- Exercise objective -
Please reproduce the full listing exactly, with nothing added.

- Data records -
Content starts

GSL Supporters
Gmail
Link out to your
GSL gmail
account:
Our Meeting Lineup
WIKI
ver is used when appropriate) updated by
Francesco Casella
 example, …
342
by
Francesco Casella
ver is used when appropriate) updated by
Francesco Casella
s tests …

Content ends

- Answer box -
GSL Supporters
Gmail
Link out to your
GSL gmail
account:
Our Meeting Lineup
WIKI
ver is used when appropriate) updated by
Francesco Casella
 example, …
342
by
Francesco Casella
ver is used when appropriate) updated by
Francesco Casella
s tests …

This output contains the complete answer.